Task instructions. For each line of the data below that includes the string "hành", count one, and answer with the sum only.

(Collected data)

---

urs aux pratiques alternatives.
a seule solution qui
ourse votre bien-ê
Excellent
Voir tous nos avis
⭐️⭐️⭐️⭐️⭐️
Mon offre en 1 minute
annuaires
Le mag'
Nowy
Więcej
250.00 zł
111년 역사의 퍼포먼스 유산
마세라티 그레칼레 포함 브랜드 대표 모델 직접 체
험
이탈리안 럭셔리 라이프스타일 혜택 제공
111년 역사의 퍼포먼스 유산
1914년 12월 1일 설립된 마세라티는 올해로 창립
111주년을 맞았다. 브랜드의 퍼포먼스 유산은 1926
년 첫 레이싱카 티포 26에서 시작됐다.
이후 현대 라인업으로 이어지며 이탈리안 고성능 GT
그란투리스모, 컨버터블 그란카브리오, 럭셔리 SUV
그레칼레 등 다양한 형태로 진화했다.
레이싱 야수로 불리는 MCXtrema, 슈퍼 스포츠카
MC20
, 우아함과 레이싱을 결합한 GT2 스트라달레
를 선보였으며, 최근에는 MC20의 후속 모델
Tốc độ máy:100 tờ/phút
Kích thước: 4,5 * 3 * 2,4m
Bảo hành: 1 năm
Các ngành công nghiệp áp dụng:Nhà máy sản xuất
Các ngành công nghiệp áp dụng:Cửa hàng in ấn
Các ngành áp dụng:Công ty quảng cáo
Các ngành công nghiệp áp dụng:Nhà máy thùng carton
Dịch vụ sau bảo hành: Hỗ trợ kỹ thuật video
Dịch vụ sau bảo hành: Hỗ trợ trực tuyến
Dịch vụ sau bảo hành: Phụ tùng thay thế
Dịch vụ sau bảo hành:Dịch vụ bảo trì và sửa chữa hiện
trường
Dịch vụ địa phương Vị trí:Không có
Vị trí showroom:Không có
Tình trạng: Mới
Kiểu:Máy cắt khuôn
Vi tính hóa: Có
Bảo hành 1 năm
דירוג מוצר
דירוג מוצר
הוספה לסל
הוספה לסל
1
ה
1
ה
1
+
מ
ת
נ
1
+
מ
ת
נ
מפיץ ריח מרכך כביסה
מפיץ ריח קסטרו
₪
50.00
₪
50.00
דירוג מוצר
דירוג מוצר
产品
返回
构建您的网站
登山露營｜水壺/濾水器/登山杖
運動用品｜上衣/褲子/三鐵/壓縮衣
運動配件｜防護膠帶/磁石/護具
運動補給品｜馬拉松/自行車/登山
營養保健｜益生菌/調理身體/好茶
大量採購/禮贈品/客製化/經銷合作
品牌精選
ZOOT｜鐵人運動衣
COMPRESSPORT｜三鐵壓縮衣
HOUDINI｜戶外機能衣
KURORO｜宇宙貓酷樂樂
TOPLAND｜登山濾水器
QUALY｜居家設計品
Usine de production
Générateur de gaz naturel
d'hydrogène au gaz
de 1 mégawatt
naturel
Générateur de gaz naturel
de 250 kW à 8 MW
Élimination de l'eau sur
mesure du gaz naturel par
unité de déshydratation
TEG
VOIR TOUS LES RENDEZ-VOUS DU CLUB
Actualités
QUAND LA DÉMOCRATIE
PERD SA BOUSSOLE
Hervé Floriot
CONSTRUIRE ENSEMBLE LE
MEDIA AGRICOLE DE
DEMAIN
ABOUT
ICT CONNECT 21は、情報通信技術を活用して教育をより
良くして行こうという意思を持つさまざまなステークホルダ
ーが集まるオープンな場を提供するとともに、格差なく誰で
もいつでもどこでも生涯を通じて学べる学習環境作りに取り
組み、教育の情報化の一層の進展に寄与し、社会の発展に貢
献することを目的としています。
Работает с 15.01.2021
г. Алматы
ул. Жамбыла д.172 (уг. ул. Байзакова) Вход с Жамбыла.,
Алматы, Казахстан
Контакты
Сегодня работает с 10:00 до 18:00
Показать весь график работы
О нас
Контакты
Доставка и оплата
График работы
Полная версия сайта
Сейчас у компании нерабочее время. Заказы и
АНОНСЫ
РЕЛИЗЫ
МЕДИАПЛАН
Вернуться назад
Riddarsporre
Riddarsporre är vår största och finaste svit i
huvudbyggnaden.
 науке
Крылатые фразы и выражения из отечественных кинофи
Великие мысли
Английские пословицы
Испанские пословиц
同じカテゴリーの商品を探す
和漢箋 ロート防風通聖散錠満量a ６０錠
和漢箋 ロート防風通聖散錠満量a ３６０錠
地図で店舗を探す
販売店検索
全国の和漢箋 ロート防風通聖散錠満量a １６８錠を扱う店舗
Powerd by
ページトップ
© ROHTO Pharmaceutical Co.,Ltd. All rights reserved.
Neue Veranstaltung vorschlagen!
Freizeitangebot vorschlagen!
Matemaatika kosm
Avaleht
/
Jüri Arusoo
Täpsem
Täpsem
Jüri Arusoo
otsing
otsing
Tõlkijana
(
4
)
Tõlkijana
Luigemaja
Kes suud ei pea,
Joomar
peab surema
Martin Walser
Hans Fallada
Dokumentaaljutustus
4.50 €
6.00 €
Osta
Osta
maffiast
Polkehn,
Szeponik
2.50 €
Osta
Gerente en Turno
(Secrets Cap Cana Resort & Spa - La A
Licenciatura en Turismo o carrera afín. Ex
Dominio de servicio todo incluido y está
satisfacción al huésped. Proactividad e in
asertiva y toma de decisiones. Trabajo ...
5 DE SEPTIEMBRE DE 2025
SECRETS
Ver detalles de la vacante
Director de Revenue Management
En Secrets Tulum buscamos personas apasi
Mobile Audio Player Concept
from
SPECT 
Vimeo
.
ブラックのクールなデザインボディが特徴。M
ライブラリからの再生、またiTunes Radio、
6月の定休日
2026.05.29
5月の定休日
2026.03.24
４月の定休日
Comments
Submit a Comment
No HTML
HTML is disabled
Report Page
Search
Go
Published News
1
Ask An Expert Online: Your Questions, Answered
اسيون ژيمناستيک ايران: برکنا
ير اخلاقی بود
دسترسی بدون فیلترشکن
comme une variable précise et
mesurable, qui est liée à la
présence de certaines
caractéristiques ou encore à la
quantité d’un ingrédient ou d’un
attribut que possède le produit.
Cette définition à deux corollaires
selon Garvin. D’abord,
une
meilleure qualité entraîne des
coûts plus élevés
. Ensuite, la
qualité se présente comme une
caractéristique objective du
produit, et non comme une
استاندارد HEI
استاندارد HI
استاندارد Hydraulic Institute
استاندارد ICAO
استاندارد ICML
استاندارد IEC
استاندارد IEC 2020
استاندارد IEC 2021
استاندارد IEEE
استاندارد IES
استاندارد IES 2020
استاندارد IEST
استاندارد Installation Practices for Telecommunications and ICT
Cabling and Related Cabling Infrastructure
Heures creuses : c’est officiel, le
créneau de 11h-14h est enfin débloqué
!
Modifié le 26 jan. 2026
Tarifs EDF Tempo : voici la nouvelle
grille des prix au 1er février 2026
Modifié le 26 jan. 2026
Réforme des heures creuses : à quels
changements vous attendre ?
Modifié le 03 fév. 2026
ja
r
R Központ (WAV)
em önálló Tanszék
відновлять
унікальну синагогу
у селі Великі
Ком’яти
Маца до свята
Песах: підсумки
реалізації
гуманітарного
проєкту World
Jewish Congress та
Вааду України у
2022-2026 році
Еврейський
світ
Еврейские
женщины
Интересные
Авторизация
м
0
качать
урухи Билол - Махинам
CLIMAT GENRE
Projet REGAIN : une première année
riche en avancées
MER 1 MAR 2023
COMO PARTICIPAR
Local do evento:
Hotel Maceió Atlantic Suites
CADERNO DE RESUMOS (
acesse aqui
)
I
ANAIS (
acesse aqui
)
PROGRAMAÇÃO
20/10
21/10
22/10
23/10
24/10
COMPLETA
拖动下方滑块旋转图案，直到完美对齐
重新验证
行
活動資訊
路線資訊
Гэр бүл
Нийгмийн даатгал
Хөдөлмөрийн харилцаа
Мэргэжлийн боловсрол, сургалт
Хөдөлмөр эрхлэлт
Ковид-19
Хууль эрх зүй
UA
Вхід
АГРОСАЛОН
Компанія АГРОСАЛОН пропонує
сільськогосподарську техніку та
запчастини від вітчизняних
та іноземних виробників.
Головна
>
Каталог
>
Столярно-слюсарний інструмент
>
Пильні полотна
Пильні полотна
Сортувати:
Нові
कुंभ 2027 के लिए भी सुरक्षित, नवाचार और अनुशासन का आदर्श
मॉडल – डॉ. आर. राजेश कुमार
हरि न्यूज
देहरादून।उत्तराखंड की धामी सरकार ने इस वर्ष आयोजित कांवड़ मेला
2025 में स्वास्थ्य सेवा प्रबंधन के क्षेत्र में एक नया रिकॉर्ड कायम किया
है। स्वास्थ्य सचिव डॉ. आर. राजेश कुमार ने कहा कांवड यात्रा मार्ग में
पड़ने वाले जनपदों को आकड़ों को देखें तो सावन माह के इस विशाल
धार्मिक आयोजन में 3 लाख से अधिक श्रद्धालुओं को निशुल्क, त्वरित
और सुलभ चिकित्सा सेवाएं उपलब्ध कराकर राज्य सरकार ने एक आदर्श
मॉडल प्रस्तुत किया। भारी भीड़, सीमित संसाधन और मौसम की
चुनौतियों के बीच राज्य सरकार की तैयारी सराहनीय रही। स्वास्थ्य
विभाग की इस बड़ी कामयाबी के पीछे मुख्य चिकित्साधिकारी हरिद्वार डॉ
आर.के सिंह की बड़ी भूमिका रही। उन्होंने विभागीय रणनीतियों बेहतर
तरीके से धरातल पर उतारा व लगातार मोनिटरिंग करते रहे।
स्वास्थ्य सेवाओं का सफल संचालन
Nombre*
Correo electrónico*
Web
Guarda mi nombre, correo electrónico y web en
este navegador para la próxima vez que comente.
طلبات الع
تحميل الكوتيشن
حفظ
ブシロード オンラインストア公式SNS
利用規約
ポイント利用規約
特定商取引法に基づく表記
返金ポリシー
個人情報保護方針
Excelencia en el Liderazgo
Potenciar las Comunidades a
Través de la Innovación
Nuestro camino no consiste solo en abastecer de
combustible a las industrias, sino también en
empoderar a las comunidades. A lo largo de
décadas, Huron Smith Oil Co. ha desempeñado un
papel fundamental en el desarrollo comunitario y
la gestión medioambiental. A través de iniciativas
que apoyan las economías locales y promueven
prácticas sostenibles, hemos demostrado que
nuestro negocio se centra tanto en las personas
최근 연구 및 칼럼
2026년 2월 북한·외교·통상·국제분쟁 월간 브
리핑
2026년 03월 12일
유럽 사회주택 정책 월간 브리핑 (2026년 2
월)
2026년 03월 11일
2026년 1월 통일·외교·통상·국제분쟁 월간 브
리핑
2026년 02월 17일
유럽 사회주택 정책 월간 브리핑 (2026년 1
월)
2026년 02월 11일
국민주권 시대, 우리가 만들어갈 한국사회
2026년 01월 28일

---

Solution for this problem. 6